Ferrellgas IT vice president Bill Evans said he received more benefits than he expected after upgrading to an all-flash storage array. He knew performance would improve over his hybrid system, but said he also found management much simpler with one storage tier instead of three.
There were also financial bonuses. To his surprise, Evans' Violin Memory Flash Storage Platform (FSP) 7300 cost less than hybrid storage systems from legacy vendors. And the performance boost from the Violin flash array allowed him to converge data centers at a considerable cost saving.
Ferrellgas, based in Overland Park, Kan., sells propane gas in all 50 states. It's most critical data is tied to a routing application that coordinates trucks, drivers and inventory for about 46,000 portable tank exchange locations nationally. Evans said the time to run that application after switching from a hybrid EMC VNX shrunk to a Violin flash array from at least 10 hours to four hours. Other processes that used to take two hours now complete in a couple of minutes, he said.
"It's quite a bit faster than using flash, Fibre Channel and SATA [tiers]," Evans said of having only one flash tier. "We can stick all our data into flash now. Before we were taking our SAN storage [with disk] and migrating it to SAN storage [with flash]. We were expecting performance improvements, but not this much. I don't see any reason to turn back [to HDDs]."
Evans made the switch to all-flash late last summer. He said the Violin flash array presents "a single pane of glass, easy to manage, single tier, it doesn't have all the manipulations."

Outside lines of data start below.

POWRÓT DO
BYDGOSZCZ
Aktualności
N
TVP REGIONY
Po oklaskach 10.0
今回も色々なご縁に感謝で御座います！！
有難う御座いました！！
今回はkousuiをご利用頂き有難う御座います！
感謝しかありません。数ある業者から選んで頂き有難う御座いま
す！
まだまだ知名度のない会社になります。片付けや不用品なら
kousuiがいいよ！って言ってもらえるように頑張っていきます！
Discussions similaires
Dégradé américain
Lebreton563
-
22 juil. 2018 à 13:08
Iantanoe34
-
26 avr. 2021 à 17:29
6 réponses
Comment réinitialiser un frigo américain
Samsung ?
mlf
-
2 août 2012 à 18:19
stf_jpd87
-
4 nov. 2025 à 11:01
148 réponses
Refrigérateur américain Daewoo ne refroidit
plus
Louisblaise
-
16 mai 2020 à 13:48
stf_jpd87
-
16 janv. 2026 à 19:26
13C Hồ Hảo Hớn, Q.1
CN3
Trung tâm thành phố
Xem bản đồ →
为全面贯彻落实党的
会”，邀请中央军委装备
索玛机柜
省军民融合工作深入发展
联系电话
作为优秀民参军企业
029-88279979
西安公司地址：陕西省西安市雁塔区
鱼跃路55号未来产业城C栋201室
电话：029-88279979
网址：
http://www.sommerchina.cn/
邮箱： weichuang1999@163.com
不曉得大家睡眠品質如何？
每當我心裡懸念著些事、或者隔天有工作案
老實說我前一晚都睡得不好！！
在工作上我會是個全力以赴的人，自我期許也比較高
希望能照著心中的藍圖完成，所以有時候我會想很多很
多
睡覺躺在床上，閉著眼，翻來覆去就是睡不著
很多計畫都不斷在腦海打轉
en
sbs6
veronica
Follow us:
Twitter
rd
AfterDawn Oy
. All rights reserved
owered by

The timing of the deal allowed Ferrellgas to save around $1 million a year with the FSP purchase, Evans said. Ferrellgas bought another company in August, and that company had outsourced all of its IT to Rackspace. That was about the same time as Ferrellgas installed its Violin flash array, and migrated data and virtual machines from Rackspace to its own data center. The $1 million savings comes from ending the outsourcing contract.

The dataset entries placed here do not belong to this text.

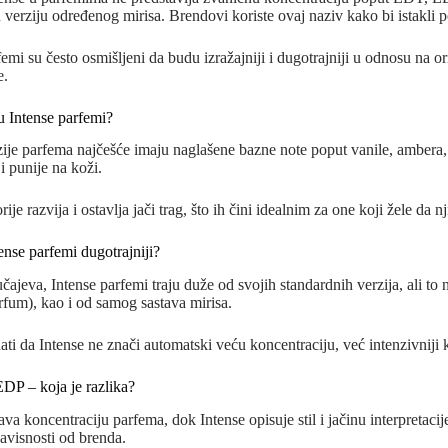
u verziju određenog mirisa. Brendovi koriste ovaj naziv kako bi istakli 
femi su često osmišljeni da budu izražajniji i dugotrajniji u odnosu na or
e.
u Intense parfemi?
zije parfema najčešće imaju naglašene bazne note poput vanile, ambera, 
i punije na koži.
rije razvija i ostavlja jači trag, što ih čini idealnim za one koji žele d
tense parfemi dugotrajniji?
čajeva, Intense parfemi traju duže od svojih standardnih verzija, ali to 
rfum), kao i od samog sastava mirisa.
ati da Intense ne znači automatski veću koncentraciju, već intenzivniji k
EDP – koja je razlika?
a koncentraciju parfema, dok Intense opisuje stil i jačinu interpretacij
avisnosti od brenda.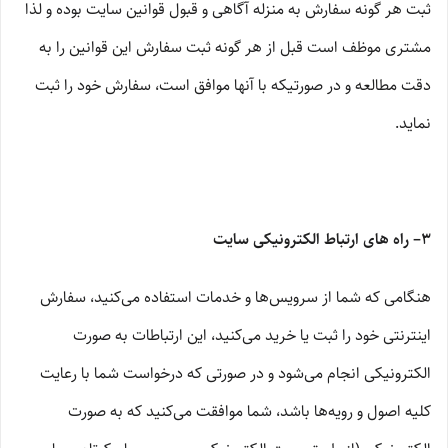
ثبت هر گونه سفارش به منزله آگاهی و قبول قوانین سایت بوده و لذا
مشتری موظف است قبل از هر گونه ثبت سفارش این قوانین را به
دقت مطالعه و در صورتیکه با آنها موافق است، سفارش خود را ثبت
نماید.
۳– راه های ارتباط الکترونیکی سایت
هنگامی که شما از سرویس‌‏ها و خدمات استفاده می‏‌کنید، سفارش
اینترنتی خود را ثبت یا خرید می‏‌کنید، این ارتباطات به صورت
الکترونیکی انجام می‏‌شود و در صورتی که درخواست شما با رعایت
کلیه اصول و رویه‏‌ها باشد، شما موافقت می‌‏کنید که به صورت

Bill Evansvice president of IT, Ferrellgas
Evans had already received positive sticker shock when he priced all-flash arrays against hybrid legacy systems from EMC and IBM when his EMC maintenance contract was about to expire. He said the all-flash system cost less, and also saved him from hiring a dedicated storage administrator or outsourcing the task.
"Violin's all-flash priced out better than the hybrids we were looking at with comparable capacity," he said. "That was a big surprise to us."
He bought four Violin Memory FSP 7300 all-flash arrays with 44 TB of usable capacity on each one, and installed them at two locations.
"We wanted to find a way to manage storage easier," Evans said. "We had one guy managing the EMC stack, and when he left we couldn't afford to hire one person to just manage our storage. The same guy had to manage Windows servers and some Exchange, so we outsourced storage management. When we looked at new storage, one of my requirements was to find a way to manage it internally."
Evans said he hasn't turned on Violin's deduplication and compression yet but plans to test those data reduction features soon. "That will help give us more capacity," he said. "If we make another acquisition, we will be able to handle that without any additional storage investment."
He also plans to use the Violin flash array's synchronous replication when the company consolidates from three data centers to two data centers. Ferrellgas currently has data centers in Kansas, North Carolina and Missouri but will soon close the Missouri facility. Evans said he will then have production running in both remaining data centers on Violin flash arrays, and he can run completely out of one data center if the other one goes down.
The synchronization will alleviate the need for log shipping to protect his databases. "Migrating the databases is the end game for us," he said. "Then we'll have all our primary data on flash."